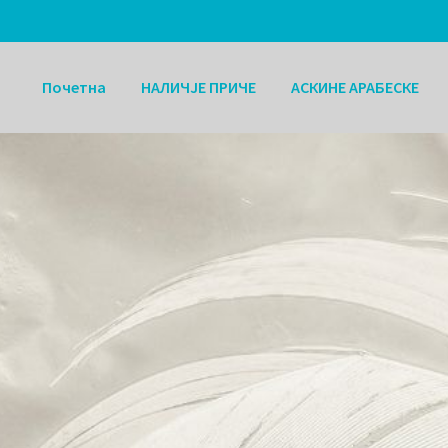
Почетна
НАЛИЧЈЕ ПРИЧЕ
АСКИНЕ АРАБЕСКЕ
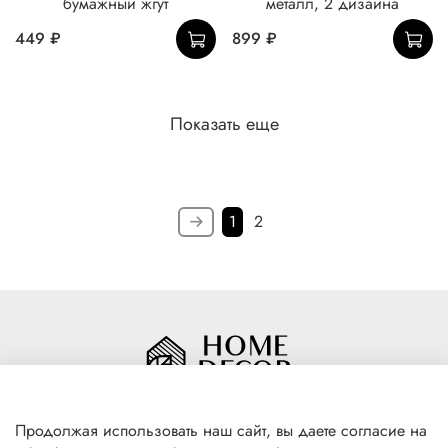
бумажный жгут
металл, 2 дизайна
449 ₽
899 ₽
Показать еще
1
2
Продолжая использовать наш сайт, вы даете согласие на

§ Prompt:
Return the lines from the one containing "металл, 2 дизайна" through the last line of the records. Include both ends and nothing else.

§ Exercise result:
металл, 2 дизайна
449 ₽
899 ₽
Показать еще
1
2
Продолжая использовать наш сайт, вы даете согласие на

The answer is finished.